WordStats provides a set of methods useful for counting character and word frequencies.

Installation

Add this line to your application's Gemfile:

gem 'word_stats'

And then execute:

$ bundle

Or install it yourself as:

$ gem install word_stats

Usage

Require the WordStats gem as follows:

require 'word_stats' # Remember to require Ruby Gems first if using Ruby 1.8

text = "The quick brown fox jumps over the lazy dog."
# Note: all strings processed by WordStats are downcased!!

WordStats provides shortcuts for single letter frequencies, bigrams and trigrams. The WordStats::Characters.ngrams(n,text) method can be used to find n-grams of any length. The output is a hash of the form [:word,count].

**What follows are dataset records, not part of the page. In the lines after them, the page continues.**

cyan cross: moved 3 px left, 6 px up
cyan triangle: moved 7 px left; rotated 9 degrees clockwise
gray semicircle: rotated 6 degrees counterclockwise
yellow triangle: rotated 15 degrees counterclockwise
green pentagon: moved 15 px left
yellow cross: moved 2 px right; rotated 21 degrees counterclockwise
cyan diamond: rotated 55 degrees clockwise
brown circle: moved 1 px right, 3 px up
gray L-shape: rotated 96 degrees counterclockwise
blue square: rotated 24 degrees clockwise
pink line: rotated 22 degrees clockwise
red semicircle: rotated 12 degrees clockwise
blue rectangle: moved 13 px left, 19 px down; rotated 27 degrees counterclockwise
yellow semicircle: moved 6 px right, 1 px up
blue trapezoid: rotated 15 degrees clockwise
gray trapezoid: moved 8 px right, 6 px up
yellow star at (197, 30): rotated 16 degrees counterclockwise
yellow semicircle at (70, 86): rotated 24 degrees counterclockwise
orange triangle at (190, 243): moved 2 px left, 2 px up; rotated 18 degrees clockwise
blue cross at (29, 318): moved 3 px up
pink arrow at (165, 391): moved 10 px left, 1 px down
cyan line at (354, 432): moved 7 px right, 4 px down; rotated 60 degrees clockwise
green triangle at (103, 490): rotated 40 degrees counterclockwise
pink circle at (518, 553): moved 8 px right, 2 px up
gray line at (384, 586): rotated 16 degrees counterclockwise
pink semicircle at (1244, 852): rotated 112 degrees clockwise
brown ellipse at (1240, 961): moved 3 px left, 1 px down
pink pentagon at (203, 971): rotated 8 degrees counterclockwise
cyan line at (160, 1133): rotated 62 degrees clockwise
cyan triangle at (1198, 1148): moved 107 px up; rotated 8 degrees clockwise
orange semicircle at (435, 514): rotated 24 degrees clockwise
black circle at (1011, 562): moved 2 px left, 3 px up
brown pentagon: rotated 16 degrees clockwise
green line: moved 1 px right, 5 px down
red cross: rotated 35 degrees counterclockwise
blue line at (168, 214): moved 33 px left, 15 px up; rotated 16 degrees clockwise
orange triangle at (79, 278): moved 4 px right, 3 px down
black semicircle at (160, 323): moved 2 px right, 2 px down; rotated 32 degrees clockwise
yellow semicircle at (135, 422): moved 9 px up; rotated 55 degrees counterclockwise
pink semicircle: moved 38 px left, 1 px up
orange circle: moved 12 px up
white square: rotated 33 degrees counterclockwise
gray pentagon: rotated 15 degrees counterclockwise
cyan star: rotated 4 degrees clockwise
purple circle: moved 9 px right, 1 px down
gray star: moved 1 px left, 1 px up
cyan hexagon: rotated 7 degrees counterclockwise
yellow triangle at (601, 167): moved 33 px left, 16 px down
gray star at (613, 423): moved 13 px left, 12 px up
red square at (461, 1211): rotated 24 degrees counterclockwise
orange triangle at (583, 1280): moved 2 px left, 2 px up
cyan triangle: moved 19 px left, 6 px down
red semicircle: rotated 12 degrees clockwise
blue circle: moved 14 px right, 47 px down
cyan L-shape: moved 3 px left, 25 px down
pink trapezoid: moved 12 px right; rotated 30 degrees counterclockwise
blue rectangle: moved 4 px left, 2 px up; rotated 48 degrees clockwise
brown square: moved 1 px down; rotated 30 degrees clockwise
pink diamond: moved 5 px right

letter_frequencies = WordStats::Characters.letters(text)
letter_frequencies[:'u'] #=> 2

bigrams = WordStats::Characters.bigrams(text)
bigrams[:'th'] #=> 2

trigrams = WordStats::Characters.trigrams(text)
trigrams['qui'.to_sym] #=> 1

octocats = WordStats::Characters.ngrams(8,text)
octocats[:'The quic'] #=> 0
octocats[:'the quic'] #=> 1

Similarly, WordStats provides a method to count words and any arbitrary length sequence of words:

word_count = WordStats::Words.nwords(1,text)
word_count[:'the'] #=> 2

word_pairs = WordStats::Words.nwords(2,text)
word_pairs[:'quick brown'] #=> 1

Important Notes

WordStats will downcase any string that you pass into it. It also strips punctuation before processing.

Contributing

  1. Fork it
  2. Create your feature branch (git checkout -b my-new-feature)
  3. Commit your changes (git commit -am 'Added some feature')
  4. Push to the branch (git push origin my-new-feature)
  5. Create new Pull Request